**Instructions to follow:** For this exercise, output the line holding "<instances>...</instances> (empty list" and all subsequent lines of the entries below, unchanged, up to and including the last.

**Dataset content:**
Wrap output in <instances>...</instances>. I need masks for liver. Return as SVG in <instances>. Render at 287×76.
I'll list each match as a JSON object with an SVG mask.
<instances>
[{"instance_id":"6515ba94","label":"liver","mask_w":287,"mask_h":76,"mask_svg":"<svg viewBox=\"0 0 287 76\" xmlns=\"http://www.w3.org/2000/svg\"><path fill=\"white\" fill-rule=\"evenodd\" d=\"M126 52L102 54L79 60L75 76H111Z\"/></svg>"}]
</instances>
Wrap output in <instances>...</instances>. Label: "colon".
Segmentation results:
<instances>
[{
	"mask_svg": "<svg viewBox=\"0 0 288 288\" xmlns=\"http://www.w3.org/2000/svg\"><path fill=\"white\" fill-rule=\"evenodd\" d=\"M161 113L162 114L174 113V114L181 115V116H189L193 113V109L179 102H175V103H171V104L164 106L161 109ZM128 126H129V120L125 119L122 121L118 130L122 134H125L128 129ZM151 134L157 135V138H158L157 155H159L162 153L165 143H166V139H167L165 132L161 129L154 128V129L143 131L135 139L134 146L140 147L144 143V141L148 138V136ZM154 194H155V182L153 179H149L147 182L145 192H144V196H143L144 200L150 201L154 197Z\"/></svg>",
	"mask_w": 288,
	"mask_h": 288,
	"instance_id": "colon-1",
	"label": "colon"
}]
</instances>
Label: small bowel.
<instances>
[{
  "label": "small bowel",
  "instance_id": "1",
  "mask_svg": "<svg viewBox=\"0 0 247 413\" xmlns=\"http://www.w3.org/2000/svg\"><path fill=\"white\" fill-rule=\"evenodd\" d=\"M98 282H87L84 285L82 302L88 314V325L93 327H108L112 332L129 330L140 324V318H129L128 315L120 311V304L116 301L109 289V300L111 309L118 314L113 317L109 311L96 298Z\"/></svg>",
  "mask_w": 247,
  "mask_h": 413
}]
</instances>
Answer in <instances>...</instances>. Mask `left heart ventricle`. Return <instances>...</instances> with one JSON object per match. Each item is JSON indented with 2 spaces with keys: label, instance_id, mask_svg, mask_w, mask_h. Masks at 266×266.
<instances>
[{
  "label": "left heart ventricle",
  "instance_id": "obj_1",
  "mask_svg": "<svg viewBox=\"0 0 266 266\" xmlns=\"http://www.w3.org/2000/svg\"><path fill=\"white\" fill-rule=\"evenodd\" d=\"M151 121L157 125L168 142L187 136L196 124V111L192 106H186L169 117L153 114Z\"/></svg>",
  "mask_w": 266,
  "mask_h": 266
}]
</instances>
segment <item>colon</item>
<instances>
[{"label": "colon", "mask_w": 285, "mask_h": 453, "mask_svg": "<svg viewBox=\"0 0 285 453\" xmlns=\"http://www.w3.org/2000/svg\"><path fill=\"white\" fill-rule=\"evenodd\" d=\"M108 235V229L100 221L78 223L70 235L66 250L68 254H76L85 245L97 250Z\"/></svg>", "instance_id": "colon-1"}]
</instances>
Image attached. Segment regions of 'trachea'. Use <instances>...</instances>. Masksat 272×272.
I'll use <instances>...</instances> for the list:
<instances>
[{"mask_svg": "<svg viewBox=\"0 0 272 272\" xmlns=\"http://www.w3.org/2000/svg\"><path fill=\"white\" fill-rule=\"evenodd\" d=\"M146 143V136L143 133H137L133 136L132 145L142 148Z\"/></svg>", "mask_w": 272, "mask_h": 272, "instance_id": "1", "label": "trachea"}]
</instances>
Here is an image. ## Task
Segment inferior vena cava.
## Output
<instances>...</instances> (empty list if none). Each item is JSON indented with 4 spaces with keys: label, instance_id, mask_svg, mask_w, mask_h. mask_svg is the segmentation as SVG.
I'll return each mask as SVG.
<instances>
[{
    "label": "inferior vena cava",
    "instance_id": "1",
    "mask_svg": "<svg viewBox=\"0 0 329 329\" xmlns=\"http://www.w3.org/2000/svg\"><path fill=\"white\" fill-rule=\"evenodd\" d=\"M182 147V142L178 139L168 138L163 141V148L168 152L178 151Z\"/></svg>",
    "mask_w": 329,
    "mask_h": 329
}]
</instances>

**Task output:**
<instances>...</instances> (empty list if none). Each item is JSON indented with 4 spaces with keys: label, instance_id, mask_svg, mask_w, mask_h. mask_svg is the segmentation as SVG.
I'll return each mask as SVG.
<instances>
[{
    "label": "inferior vena cava",
    "instance_id": "1",
    "mask_svg": "<svg viewBox=\"0 0 329 329\" xmlns=\"http://www.w3.org/2000/svg\"><path fill=\"white\" fill-rule=\"evenodd\" d=\"M182 147V142L178 139L168 138L163 141V148L168 152L178 151Z\"/></svg>",
    "mask_w": 329,
    "mask_h": 329
}]
</instances>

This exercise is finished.